Sivas Kongresi ile gücünü halktan alan yepisyeni bir otorite çıkmıştı. Bugün bizler, milletimizin dayanağı ile yepisyeni bir Türkiye’yi birlikte inşa ediyoruz. Memleketler arası konjonktüre uyumlu ulusal bir iktisadın mahallî ögelerini ortaya çıkararak ilerliyoruz. Ben de bir sanayiciyim. Gururla söylüyorum ki bir yatırımcıyım. Şartlar ne olursa olsun, memleketimizin bekası uğruna her şerait altında, elini taşın altına koymak gerektiğine inanan, yürekli insanların oluşturduğu bir sermaye platformunun da başkanlığını yapıyorum. Bizler yesyeni bir heyecanla ülkemizin şahlanma serüvenine katkıda bulunmak ismine bir tazelenme süreci başlattık. Burada emel, yeni dünya nizamının çok kutuplu ver tehditkar fotoğrafını görerek ulusal bir iktisat atılımını başlatmaktı.”
“HAZIRLADIĞIMIZ PLAN, ULUSAL BİR ATILIMDIR”
Yurt içinde ve yurt dışında 311 noktaya yayılmış ve dünyanın en geniş sermaye platformlarından biri olan MÜSİAD’ın yeni iktisat şiarını birinci kere paylaştığını aktaran Kaan, Sivas Kongresi’nin yapıldığı ve bir millet uğraşının başladığı bu toprağın rahmetine inanarak hazırlanan modelin de bu rahmetten istifade etmesini temenni etti.

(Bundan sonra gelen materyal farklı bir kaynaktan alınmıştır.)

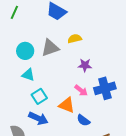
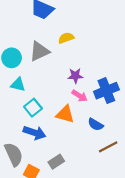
purple star: (85, 65) -> (75, 76), moved
blue semicircle: (83, 120) -> (96, 125), moved

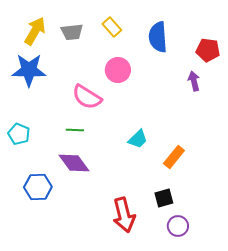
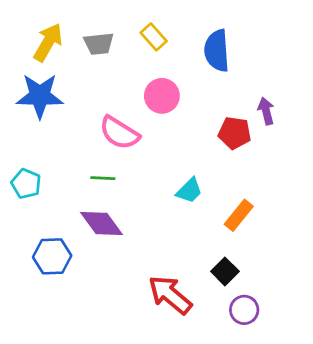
red pentagon: (208, 50) -> (235, 133), moved
black square: (164, 198) -> (225, 271), turned -30
red arrow: (124, 215) -> (170, 295), turned 144

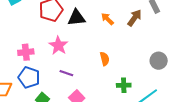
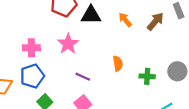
purple line: (66, 73) -> (83, 77), moved
blue pentagon: (29, 77) -> (32, 76), turned 30
green cross: (124, 85) -> (147, 76), moved

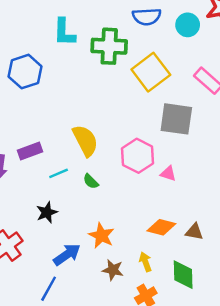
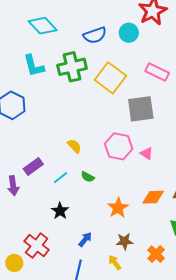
yellow semicircle: (85, 141) -> (74, 146), size x0.6
pink triangle: (168, 174) -> (147, 154), turned 32
orange star: (101, 236) -> (118, 208), moved, turned 30
blue arrow: (67, 255) -> (85, 239), size x0.7
yellow arrow: (145, 262) -> (115, 262), moved

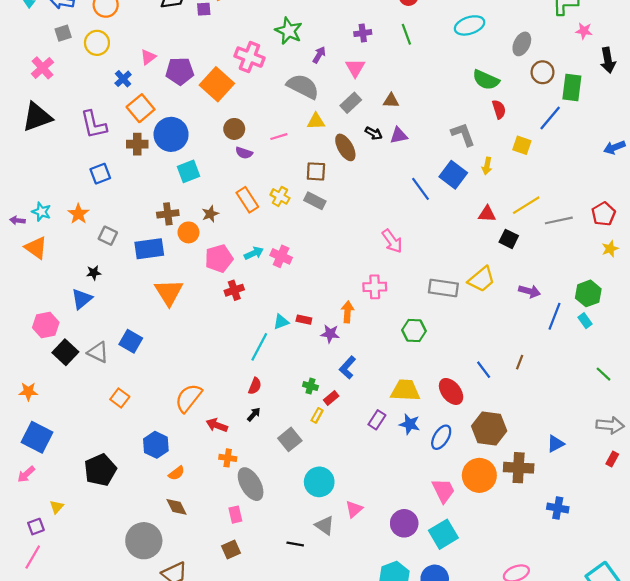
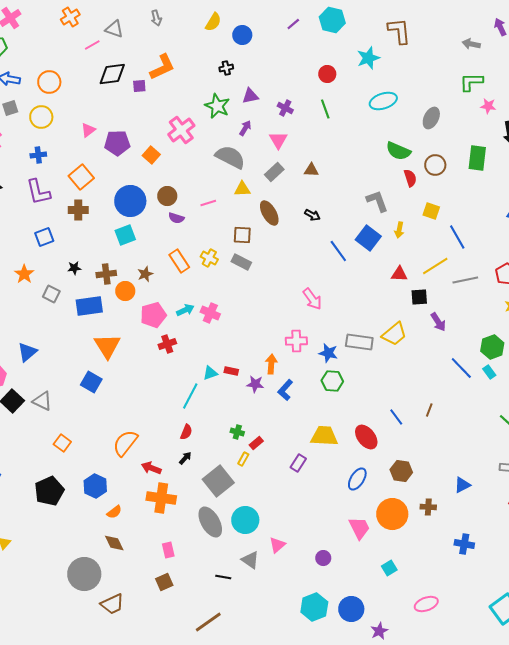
purple cross: (363, 33) -> (285, 108), turned 35
pink cross: (249, 57) -> (181, 130), turned 32
brown circle: (543, 72) -> (435, 165), moved
blue cross: (123, 79) -> (38, 155), moved, turned 35
orange square: (217, 84) -> (151, 155), size x0.6
blue line: (550, 118) -> (457, 237), moved, turned -70
black arrow: (374, 133) -> (312, 215), moved
blue circle: (171, 134) -> (130, 201), moved
purple triangle: (399, 135) -> (250, 96), moved
black square: (509, 239) -> (419, 297), turned -30
black star: (94, 273) -> (74, 268), moved
purple arrow: (529, 291) -> (438, 322), moved, turned 42
blue line: (555, 316) -> (461, 368), turned -65
blue square: (131, 341) -> (91, 382), moved
blue L-shape: (348, 367) -> (285, 390), moved
blue star: (410, 424) -> (328, 353), moved
brown hexagon: (489, 429) -> (401, 471), size x0.7
gray square: (290, 439) -> (218, 481), size x1.4
orange cross: (228, 458) -> (161, 498), size x1.8
brown cross: (519, 468) -> (428, 507), size x0.6
black pentagon: (100, 470) -> (49, 491), moved
gray ellipse: (251, 484) -> (210, 522), moved
purple circle: (404, 523) -> (323, 558), size x0.6
cyan square: (443, 534) -> (389, 568), moved, size x0.6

Tazelenme ile başlayan kurumsal sürecin yaygınlaştırılmasının temel iktisadi gayeleri olduğunu tabir eden Kaan, kelamlarını şöyle tamamladı:
“Bu nedenle hazırladığımız plan, ulusal bir atılımdır, bir iktisadi paradigma değişimidir. Plan, sermayenin ulusal olana yanlışsız el değişimidir. Zorunluluğun değil, mutabakatın doğal sonucudur. Yeni idare anlayışının iktisattaki karşılığıdır. Plan, taklidin değil özgün olanın arayışıdır. 2023 sonrasının hazırlığıdır. Plan, manzaranın değil, mimarinin değişimidir. Zümrelerin değil halkın gerekliliğidir. İktisadi geleneğe hakikat yine bir altyapı yatırımıdır Planımızın ismi, bu nedenle Ulusal İktisadi Mimari’dir. Burada gaye, ulusal gücün ölçümlenmesi ismine üstte bahsettiğim yeni denkleme uyumlu mahallî avantajların ve bölge ekonomilerinin yine canlanması ve proje odaklı üretim-ticaret-ortaklık ve yatırım sınırına geçmektir. Zira biliyoruz ki bir ülkede paranın gücünü, o ülkedeki üretim gücü belirler. Bu modelde maksat, sermayeyi ölçeklendirmek ve sınıflamak değil, tabana yayılmış, tabandan beslenen bir ağ iktisadı oluşturmaktır.”
Kaan’ın konuşmasının akabinde “Makroekonomik Gelişmeler Işığında Dünya ve Türkiye” bahisli bir sunum yapıldı.